Sally received many honors during her life, including induction into the Astronaut Hall of Fame, the National Women’s Hall of Fame and the Aviation Hall of Fame. She also received the Jefferson Award for Public Service, the Lindbergh Eagle and the NCAA’s Theodore Roosevelt Award. She was twice awarded the NASA Space Flight Medal, and in 2012 she was honored with the National Space Grant Distinguished Service Award.
Following her death, Sally and another pioneering astronaut, Neil Armstrong, received the Space Foundation’s 2013 General James E. Hill Lifetime Space Achievement Award. Also in 2013, the Stanford School of Engineering named Sally a Stanford Engineering Hero. In 2014, Women in Aviation International (WAI) inducted her into its International Pioneer Hall of Fame.
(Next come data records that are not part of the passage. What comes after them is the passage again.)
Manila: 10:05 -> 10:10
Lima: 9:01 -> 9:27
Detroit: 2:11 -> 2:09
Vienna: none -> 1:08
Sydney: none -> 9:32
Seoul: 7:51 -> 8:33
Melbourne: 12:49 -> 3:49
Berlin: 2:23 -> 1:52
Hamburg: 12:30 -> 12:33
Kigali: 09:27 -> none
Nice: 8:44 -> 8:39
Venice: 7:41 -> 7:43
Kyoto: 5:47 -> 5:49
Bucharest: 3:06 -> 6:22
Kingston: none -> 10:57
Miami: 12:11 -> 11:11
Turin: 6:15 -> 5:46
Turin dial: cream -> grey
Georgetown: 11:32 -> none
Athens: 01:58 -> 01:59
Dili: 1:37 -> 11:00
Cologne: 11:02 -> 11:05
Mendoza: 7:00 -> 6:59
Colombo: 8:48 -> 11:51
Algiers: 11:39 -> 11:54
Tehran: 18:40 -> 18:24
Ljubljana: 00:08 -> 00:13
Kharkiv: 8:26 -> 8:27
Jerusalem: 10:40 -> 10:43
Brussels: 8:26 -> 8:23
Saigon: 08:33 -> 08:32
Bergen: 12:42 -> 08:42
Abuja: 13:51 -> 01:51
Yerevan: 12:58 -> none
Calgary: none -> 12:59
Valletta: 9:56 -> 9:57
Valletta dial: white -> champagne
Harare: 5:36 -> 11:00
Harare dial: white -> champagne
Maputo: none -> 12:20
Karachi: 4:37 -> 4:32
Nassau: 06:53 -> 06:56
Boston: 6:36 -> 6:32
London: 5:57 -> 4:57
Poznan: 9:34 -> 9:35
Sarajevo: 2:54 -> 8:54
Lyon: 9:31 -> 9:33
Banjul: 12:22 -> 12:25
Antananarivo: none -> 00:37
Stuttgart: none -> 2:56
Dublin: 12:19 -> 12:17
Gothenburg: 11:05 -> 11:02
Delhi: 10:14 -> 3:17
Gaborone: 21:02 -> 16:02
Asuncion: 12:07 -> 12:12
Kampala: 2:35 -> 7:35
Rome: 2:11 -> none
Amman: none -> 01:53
A year after Sally’s death, President Barack Obama awarded her the nation’s highest civilian honor, the Presidential Medal of Freedom, which was accepted by Tam. Obama said during the award ceremony, “As the first American woman in space, Sally did not just break the stratospheric glass ceiling, she blasted through it. And when she came back to Earth, she devoted her life to helping girls excel in fields like math, science and engineering.”
In 2016, the Navy commissioned a state-of-the-art research vessel named for Sally. The R/V Sally Ride, operated by Scripps Institution of Oceanography at UC San Diego, sails around the world on expeditions to study the health of the oceans and the impact of climate change. In 2018, the U.S. Postal Service honored Sally with a Forever stamp. And in 2019, Stanford University renamed a student housing complex Sally Ride House.
In 2021, the U.S. Mint announced that Sally would be among the first five women honored under the American Women Quarters Program. The new Sally Ride quarter features George Washington on the “heads” side and Sally on the reverse side.